Exercise: Implement the Loop Manually
Section titled “Exercise: Implement the Loop Manually”Build a page with this markup:
<section data-surface="settings-page" data-feature="preferences"> <section data-surface="profile-form" data-entity-type="profile" data-entity-id="me"> <button data-meta-event="profile.saved">Save</button> </section> <section data-surface="help-section"> <button data-meta-command="notification.show" data-meta-prop-message="Help opened"> Help </button> </section></section>Implement, in plain TypeScript:
- A metadata parser that reads
data-meta-*attributes from a given element. - A context collector that walks up the DOM tree from an element, collecting
data-surface,data-feature,data-entity-type, anddata-entity-idvalues into a context object. - A small event bus with
on(type, handler)andemit(event). - A small command bus with
handleCommand(type, handler)andcommand(command). - A delegated click listener attached to the outer section, which uses the parser and collector to construct events or commands and dispatch them into the buses.
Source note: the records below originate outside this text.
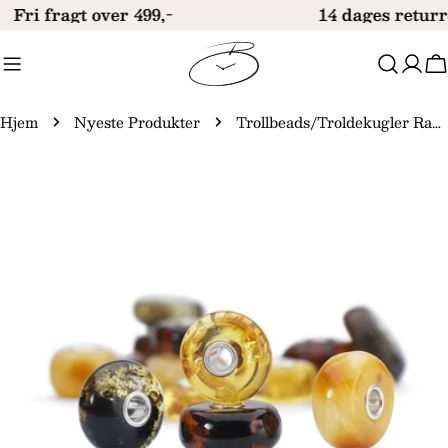
Gå
Fri fragt over 499,-
14 dages returr
til
indhold
V
Hjem
Nyeste Produkter
Trollbeads/Troldekugler Ravbundt TAMBE-00002
Gå
til
produktinformation
Åbn medie 0 i modal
- A notification command handler that logs the message to the console (and ideally renders a real toast).
- A diagnostic logger that records every event and command with timestamps.
Click both buttons. Watch the diagnostic log produce a complete trace of what happened.
Reflect on:
- Which piece belonged to the browser? (DOM event firing, attribute reading, ancestor traversal.)
- Which piece belonged to the runtime? (The parser, the collector, the buses, the listener.)
- Which piece belonged to a module? (The notification handler.)
- Where would a component library fit? (Wrapping the buttons and sections as
<kit-button>and<kit-boundary>custom elements that handle the same protocol more ergonomically.) - What changes if you add a second event subscriber — say, a console-logger that logs every event? (One new
runtime.on('*', ...)call.) - What changes if you replace the notification command handler with one that uses the platform’s
<dialog>element instead of a toast? (One module’s implementation; the markup doesn’t change.)
The exercise is the architecture in miniature. Part IV builds the same architecture at production scale. The shape is the same. The principles from Part III’s previous chapters are what each piece embodies.
Part III ends here. The architecture has a name, a shape, and a closed loop. The implementation follows.